• **YOUR OBJECTIVE**: Would you retype the line that contains "Email Address" and all lines following it to the end of the entries below, exactly and without pictures?

Dataset entries:
===

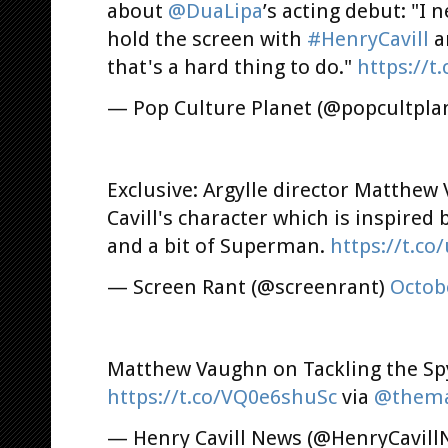
about
@DuaLipa
’s acting debut: "I
hold the screen with
#HenryCavill
a
that's a hard thing to do."
https://t
— Pop Culture Planet (@popcultpla
Exclusive: Argylle director Matthe
Cavill's character which is inspired
and a bit of Superman.
https://t.c
— Screen Rant (@screenrant)
Octob
Matthew Vaughn on Tackling the Spy
https://t.co/VQ0e6shuSc
via
@thema
— Henry Cavill News (@HenryCavil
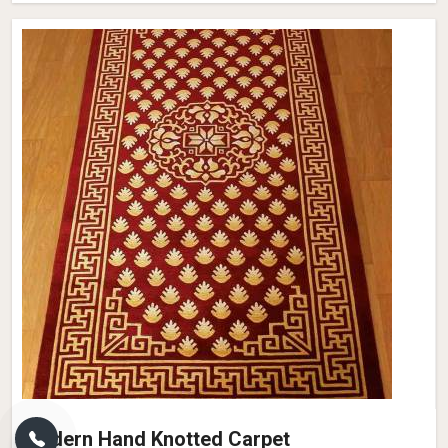
Modern Hand Knotted Carpet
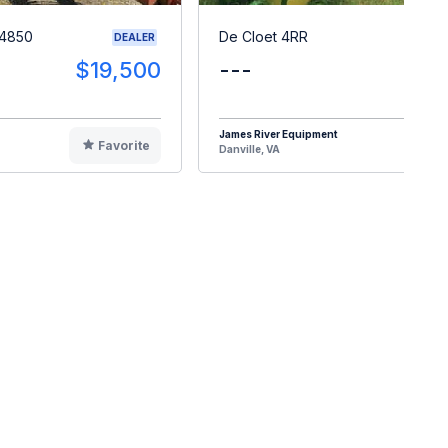
 4850
De Cloet 4RR
DEALER
$19,500
---
$1
James River Equipment
Favorite
F
Danville, VA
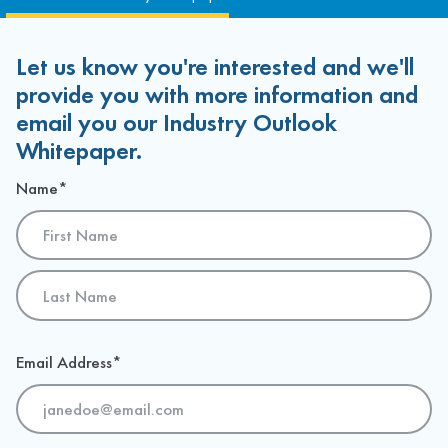
Let us know you're interested and we'll
provide you with more information and
email you our Industry Outlook
Whitepaper.
Name
*
First
Last
Email Address
*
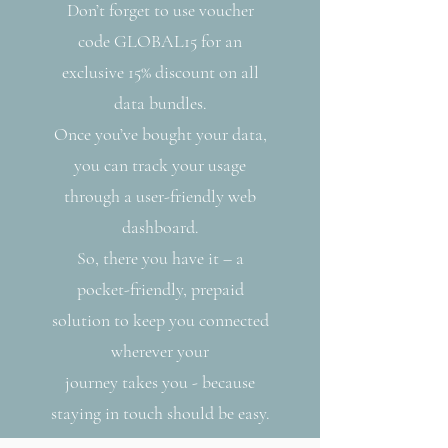
Don’t forget to use voucher
code GLOBAL15 for an
exclusive 15% discount on all
data bundles.
Once you’ve bought your data,
you can track your usage
through a user-friendly web
dashboard.
So, there you have it – a
pocket-friendly, prepaid
solution to keep you connected
wherever your
journey takes you - because
staying in touch should be easy.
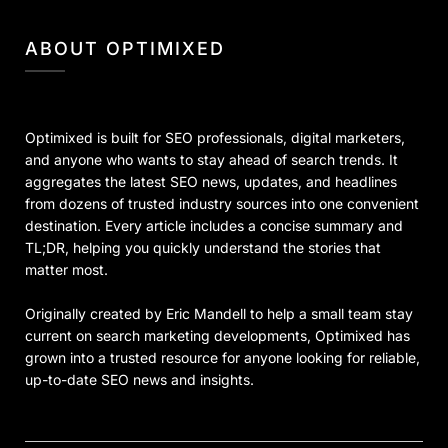
ABOUT OPTIMIXED
Optimixed is built for SEO professionals, digital marketers,
and anyone who wants to stay ahead of search trends. It
aggregates the latest SEO news, updates, and headlines
from dozens of trusted industry sources into one convenient
destination. Every article includes a concise summary and
TL;DR, helping you quickly understand the stories that
matter most.
Originally created by Eric Mandell to help a small team stay
current on search marketing developments, Optimixed has
grown into a trusted resource for anyone looking for reliable,
up-to-date SEO news and insights.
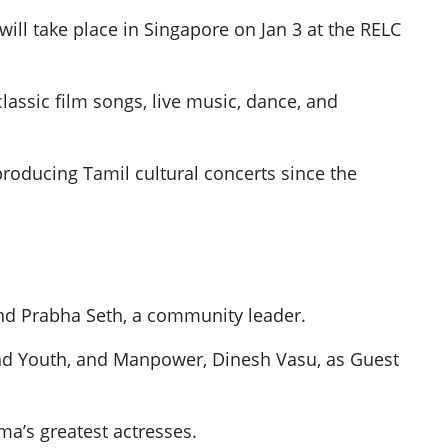
will take place in Singapore on Jan 3 at the RELC
lassic film songs, live music, dance, and
roducing Tamil cultural concerts since the
and Prabha Seth, a community leader.
and Youth, and Manpower, Dinesh Vasu, as Guest
ma’s greatest actresses.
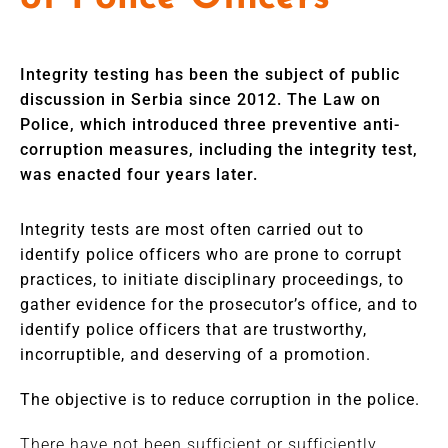
Integrity testing has been the subject of public
discussion in Serbia since 2012. The Law on
Police, which introduced three preventive anti-
corruption measures, including the integrity test,
was enacted four years later.
Integrity tests are most often carried out to
identify police officers who are prone to corrupt
practices, to initiate disciplinary proceedings, to
gather evidence for the prosecutor’s office, and to
identify police officers that are trustworthy,
incorruptible, and deserving of a promotion.
The objective is to reduce corruption in the police.
There have not been sufficient or sufficiently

===

• **ANSWER TO THIS EXERCISE**:
Email Address
*
Don’t forget to use voucher
code GLOBAL15 for an
exclusive 15% discount on all
data bundles.
Once you’ve bought your data,
you can track your usage
through a user-friendly web
dashboard.
So, there you have it – a
pocket-friendly, prepaid
solution to keep you connected
wherever your
journey takes you - because
staying in touch should be easy.
ABOUT OPTIMIXED
Optimixed is built for SEO professionals, digital marketers,
and anyone who wants to stay ahead of search trends. It
aggregates the latest SEO news, updates, and headlines
from dozens of trusted industry sources into one convenient
destination. Every article includes a concise summary and
TL;DR, helping you quickly understand the stories that
matter most.
Originally created by Eric Mandell to help a small team stay
current on search marketing developments, Optimixed has
grown into a trusted resource for anyone looking for reliable,
up-to-date SEO news and insights.
will take place in Singapore on Jan 3 at the RELC
lassic film songs, live music, dance, and
roducing Tamil cultural concerts since the
and Prabha Seth, a community leader.
and Youth, and Manpower, Dinesh Vasu, as Guest
ma’s greatest actresses.
Integrity testing has been the subject of public
discussion in Serbia since 2012. The Law on
Police, which introduced three preventive anti-
corruption measures, including the integrity test,
was enacted four years later.
Integrity tests are most often carried out to
identify police officers who are prone to corrupt
practices, to initiate disciplinary proceedings, to
gather evidence for the prosecutor’s office, and to
identify police officers that are trustworthy,
incorruptible, and deserving of a promotion.
The objective is to reduce corruption in the police.
There have not been sufficient or sufficiently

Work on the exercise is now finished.